The below photo, of a tank fitted with bristling metal wires, is one of the clearest images yet seen of a new kind of anti-drone armor first spotted on invading tanks in Ukraine in the autumn of 2025.
The armor is reportedly made from steel cables cut into uniform lengths, then unraveled into individual wire strands. The spiky wires are then affixed to a metal cage fitted to the tank or vehicle.
Both sides in the Ukraine conflict are now using the new anti-drone coverings, dubbed "hedgehog armor."
Iryna Rybakova, a press officer with Ukraine’s 93rd Mechanized Brigade, told RFE/RL the “fluffy” armor is designed “to get drones tangled and not detonate, or detonate at a distance” from the vehicle hull.
Most kamikaze first-person view (FPV )drones are fitted with a fuse that protrudes from its warhead and detonates on impact.

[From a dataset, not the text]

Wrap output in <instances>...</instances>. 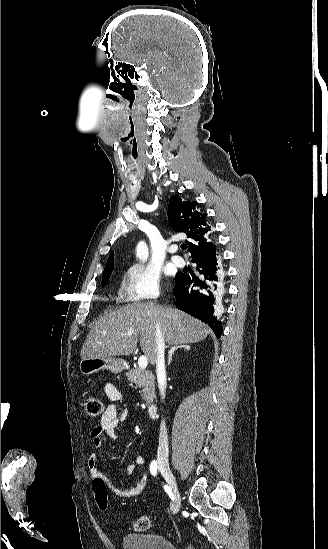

The spiky new armor could potentially entangle such a drone before its fuse reaches a solid surface.
Rybakova says one Russian hedgehog tank operating near Toretsk in the Donetsk region absorbed dozens of hits from Ukrainian FPV drones before it was finally destroyed. She adds that against larger and faster kamikaze drones, such as the Russian Lancet, hedgehog armor offers little protection.
Carlo Masala, a professor and military expert at the Bundeswehr University in Munich, told RFE/RL the latest anti-drone measure “seems to be a new tactic to bring maneuver back into warfare.”
With the effectiveness of cheap FPV drones capable of destroying tanks worth up to millions of dollars, both sides in the conflict have struggled to carry out the kind of armored assaults that were once a cornerstone of military tactics.
In recent months, Masala says, “we have only seen incursions by a few soldiers behind enemy lines.” Large troop and vehicle movements have been largely limited to foggy days when poor visibility reduces the threat of reconnaissance and FPV drones.
The unusual new armor reportedly comes with drastic tradeoffs for tank crews.
A Russian tank driver recently gave a media interview in which he described a tank being fitted with hedgehog armor. As a result of the added weight, the tank “didn’t even make it 10 kilometers before one of the [drivetrain components] failed.” The tank driver added that the bulk of the hedgehog armor means the “stress on the components [of the tank] is immense.”
Masala says such drawbacks “seem to be accepted in order to bring more maneuver warfare back.”
Press officer Rybakova was witness to an early iteration of hedgehog armor when a Ukrainian team attached plastic cables designed to snag drone propellors through a metal tank cage (seen in photo above) in May.
The cumbersome vehicle was used as a decoy to draw attention away from Ukrainian troops withdrawing from their positions. “Enemy FPVs flew into the tank. There were about 5 or 6 hits, which the crew almost did not feel,” Rybakova says, “but then the enemy dropped an anti-tank mine,” which set the vehicle’s engine ablaze.
“It’s a pity about the tank, but the people remained alive and the task was accomplished,” she says.